--- Required work ---
Find all lines with the word "column" in the material, then copy them.

--- Source information ---

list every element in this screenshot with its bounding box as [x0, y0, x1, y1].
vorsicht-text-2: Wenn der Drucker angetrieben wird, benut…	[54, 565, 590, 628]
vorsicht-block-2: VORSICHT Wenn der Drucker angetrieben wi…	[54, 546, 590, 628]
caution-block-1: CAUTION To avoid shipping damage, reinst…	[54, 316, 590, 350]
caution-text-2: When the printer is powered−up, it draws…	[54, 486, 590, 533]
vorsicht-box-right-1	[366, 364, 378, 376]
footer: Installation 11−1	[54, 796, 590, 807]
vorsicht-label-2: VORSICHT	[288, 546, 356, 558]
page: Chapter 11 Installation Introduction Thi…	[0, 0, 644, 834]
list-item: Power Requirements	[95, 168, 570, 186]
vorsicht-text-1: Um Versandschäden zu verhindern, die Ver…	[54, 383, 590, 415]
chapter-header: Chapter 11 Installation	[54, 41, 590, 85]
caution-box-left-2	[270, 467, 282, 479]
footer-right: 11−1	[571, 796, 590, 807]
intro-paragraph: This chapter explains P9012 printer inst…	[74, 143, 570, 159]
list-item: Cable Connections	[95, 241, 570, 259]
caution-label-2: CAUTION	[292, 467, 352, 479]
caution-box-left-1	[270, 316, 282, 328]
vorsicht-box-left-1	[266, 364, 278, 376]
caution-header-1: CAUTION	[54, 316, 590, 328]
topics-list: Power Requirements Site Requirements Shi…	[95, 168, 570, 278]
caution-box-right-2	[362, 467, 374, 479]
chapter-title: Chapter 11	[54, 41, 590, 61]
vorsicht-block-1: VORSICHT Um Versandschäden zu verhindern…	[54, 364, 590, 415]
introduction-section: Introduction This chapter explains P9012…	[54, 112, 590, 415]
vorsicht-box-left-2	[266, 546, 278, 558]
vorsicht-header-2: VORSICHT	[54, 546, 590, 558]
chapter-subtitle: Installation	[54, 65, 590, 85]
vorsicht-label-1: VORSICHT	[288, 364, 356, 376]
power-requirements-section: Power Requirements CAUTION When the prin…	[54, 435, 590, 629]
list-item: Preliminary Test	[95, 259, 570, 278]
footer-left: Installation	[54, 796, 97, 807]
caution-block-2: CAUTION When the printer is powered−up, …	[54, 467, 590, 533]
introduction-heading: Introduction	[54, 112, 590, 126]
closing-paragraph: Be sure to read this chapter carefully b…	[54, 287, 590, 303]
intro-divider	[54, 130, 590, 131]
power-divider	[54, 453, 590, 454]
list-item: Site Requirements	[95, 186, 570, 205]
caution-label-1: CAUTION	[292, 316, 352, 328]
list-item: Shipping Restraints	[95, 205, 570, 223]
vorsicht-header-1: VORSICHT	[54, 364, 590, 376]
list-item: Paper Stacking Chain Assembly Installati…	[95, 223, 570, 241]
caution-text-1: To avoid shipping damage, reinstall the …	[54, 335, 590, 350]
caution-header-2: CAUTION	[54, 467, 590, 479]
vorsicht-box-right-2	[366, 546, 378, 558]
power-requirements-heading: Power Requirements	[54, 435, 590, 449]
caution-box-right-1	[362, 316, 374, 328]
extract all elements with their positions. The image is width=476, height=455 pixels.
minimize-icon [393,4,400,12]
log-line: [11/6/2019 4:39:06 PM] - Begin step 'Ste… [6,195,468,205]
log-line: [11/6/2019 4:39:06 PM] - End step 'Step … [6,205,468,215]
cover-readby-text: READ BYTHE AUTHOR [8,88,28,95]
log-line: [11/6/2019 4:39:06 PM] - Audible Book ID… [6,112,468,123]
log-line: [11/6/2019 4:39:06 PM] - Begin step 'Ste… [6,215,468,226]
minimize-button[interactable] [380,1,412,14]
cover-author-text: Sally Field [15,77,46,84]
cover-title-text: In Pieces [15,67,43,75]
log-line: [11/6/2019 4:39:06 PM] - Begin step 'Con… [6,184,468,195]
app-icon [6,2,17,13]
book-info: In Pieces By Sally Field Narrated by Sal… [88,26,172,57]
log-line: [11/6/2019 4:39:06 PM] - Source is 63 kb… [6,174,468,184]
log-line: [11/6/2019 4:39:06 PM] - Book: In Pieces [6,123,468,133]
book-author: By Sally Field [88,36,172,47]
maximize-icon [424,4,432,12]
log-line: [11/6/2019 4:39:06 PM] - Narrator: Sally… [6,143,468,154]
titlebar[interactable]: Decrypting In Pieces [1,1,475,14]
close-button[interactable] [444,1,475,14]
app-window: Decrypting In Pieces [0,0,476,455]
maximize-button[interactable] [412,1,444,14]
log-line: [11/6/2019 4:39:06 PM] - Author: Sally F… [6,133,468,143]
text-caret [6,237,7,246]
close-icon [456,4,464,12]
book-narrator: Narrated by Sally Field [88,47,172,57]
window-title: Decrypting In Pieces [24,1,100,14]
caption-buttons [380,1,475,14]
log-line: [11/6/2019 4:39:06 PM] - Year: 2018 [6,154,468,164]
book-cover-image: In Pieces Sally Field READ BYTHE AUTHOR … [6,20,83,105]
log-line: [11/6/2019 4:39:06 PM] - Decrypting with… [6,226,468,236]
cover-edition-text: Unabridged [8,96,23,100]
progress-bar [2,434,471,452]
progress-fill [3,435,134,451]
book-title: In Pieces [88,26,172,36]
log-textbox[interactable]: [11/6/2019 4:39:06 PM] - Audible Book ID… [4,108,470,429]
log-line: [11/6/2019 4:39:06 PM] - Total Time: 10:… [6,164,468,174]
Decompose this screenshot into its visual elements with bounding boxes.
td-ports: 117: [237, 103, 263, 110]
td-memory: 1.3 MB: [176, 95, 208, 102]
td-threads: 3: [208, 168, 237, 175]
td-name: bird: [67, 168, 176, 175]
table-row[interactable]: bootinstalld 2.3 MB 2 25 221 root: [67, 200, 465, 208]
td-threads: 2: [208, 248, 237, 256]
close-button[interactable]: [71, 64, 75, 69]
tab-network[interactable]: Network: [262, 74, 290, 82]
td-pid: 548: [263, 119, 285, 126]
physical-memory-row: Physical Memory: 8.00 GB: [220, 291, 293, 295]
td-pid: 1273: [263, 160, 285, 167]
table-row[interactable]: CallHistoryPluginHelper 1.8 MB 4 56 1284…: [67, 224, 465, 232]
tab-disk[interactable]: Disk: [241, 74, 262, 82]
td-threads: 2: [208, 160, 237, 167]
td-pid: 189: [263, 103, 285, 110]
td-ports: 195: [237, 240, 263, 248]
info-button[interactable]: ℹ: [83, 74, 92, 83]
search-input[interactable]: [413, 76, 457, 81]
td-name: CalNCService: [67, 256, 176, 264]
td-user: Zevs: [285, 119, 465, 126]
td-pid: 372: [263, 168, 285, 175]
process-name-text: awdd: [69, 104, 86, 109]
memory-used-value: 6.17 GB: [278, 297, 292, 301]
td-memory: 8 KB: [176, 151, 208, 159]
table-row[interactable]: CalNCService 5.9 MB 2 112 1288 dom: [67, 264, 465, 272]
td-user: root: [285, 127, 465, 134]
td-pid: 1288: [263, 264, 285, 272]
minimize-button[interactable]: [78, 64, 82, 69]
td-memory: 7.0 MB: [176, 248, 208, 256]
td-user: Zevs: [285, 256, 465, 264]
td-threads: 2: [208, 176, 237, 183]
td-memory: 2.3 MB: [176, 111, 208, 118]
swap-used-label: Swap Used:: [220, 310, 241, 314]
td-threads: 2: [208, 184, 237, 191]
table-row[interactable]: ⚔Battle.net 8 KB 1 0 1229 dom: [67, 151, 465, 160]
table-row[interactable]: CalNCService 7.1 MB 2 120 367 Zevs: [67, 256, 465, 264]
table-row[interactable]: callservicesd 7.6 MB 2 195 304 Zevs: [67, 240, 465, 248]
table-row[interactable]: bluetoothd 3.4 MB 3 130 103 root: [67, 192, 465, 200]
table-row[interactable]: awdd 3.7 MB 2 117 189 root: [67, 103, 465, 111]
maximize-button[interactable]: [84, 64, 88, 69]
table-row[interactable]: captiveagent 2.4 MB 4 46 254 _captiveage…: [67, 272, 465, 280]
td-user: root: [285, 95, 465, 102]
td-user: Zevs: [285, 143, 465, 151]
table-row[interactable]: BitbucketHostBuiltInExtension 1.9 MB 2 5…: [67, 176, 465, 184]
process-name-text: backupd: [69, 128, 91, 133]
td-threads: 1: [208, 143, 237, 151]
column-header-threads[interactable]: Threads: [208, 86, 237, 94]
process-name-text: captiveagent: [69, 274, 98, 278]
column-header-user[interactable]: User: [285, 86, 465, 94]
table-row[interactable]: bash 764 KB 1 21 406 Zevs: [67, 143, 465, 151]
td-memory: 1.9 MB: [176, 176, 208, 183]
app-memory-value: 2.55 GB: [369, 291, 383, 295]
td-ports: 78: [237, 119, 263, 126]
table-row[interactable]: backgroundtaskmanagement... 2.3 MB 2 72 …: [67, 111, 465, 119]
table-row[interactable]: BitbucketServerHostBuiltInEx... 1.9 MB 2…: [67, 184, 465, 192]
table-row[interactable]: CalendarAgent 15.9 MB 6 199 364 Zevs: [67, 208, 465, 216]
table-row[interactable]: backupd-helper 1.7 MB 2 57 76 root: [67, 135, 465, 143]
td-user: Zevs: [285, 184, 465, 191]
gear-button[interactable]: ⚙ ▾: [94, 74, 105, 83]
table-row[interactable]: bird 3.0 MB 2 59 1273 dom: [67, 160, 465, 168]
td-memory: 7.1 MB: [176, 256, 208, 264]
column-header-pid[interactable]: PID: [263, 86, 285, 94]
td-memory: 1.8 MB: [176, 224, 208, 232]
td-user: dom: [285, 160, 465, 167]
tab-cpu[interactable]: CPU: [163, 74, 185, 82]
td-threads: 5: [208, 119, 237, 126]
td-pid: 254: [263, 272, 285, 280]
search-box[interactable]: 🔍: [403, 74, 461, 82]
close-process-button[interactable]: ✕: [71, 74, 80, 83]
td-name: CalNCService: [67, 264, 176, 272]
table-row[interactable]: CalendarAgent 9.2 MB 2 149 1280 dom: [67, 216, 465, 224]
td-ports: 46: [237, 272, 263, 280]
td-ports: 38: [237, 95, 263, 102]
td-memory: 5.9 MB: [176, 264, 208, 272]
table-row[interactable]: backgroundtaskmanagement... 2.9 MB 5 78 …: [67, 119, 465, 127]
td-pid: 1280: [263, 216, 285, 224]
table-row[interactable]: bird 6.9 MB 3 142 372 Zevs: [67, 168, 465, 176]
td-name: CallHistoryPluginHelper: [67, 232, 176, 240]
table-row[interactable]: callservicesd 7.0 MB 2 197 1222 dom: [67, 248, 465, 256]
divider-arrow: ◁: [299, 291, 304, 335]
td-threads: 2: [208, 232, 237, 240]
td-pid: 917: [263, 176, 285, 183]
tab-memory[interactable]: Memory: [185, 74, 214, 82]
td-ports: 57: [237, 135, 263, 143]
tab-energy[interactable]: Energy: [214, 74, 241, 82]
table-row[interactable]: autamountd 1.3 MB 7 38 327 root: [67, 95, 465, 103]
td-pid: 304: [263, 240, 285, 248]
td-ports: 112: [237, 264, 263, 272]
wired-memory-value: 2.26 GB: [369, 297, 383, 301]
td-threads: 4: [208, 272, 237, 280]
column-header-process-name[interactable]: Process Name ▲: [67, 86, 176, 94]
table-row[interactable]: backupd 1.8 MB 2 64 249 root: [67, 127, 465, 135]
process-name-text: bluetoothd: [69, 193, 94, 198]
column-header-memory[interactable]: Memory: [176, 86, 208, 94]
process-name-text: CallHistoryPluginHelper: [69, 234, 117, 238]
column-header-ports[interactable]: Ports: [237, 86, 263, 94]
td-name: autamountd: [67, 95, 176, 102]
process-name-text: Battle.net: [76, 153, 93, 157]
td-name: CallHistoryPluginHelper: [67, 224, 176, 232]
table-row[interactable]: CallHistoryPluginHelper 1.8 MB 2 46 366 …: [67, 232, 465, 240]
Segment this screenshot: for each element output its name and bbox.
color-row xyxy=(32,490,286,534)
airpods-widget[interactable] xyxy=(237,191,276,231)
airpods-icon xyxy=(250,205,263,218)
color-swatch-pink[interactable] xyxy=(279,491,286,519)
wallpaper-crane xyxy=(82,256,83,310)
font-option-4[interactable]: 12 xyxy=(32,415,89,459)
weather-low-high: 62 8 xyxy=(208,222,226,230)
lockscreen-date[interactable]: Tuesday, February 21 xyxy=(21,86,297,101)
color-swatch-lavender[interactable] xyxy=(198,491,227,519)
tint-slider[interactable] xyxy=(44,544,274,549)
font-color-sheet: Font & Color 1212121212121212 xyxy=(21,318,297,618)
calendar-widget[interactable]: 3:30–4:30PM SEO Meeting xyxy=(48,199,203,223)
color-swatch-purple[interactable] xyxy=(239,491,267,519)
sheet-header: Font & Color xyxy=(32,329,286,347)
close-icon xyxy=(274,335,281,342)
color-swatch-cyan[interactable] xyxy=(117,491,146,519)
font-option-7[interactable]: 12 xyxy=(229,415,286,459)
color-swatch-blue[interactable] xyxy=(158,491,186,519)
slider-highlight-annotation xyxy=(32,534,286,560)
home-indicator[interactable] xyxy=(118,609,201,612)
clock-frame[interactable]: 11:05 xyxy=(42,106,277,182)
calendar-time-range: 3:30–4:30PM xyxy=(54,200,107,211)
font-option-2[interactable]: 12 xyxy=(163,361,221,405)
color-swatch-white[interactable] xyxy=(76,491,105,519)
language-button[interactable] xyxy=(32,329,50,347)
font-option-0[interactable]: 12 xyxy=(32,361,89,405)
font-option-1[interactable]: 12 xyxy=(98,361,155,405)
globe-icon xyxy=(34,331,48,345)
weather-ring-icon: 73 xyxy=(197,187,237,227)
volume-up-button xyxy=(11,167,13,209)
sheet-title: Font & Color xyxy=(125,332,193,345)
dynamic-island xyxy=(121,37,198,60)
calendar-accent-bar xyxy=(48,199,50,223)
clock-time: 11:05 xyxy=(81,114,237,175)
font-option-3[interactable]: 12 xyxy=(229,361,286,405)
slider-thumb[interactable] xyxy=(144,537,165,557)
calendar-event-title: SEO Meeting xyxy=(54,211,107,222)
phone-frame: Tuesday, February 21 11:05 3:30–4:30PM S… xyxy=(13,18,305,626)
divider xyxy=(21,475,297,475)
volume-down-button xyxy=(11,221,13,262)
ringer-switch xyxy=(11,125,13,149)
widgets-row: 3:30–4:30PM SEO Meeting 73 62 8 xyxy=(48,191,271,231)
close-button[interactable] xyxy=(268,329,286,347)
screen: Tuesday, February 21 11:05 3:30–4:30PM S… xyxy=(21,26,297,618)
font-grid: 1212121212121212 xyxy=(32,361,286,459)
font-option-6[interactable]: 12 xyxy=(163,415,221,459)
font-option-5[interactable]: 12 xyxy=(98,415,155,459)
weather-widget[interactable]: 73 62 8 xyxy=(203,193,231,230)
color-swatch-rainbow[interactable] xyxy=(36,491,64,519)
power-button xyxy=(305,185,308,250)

--- Task response ---
column-header-threads[interactable]: Threads: [208, 86, 237, 94]
column-header-user[interactable]: User: [285, 86, 465, 94]
column-header-pid[interactable]: PID: [263, 86, 285, 94]
column-header-process-name[interactable]: Process Name ▲: [67, 86, 176, 94]
column-header-memory[interactable]: Memory: [176, 86, 208, 94]
column-header-ports[interactable]: Ports: [237, 86, 263, 94]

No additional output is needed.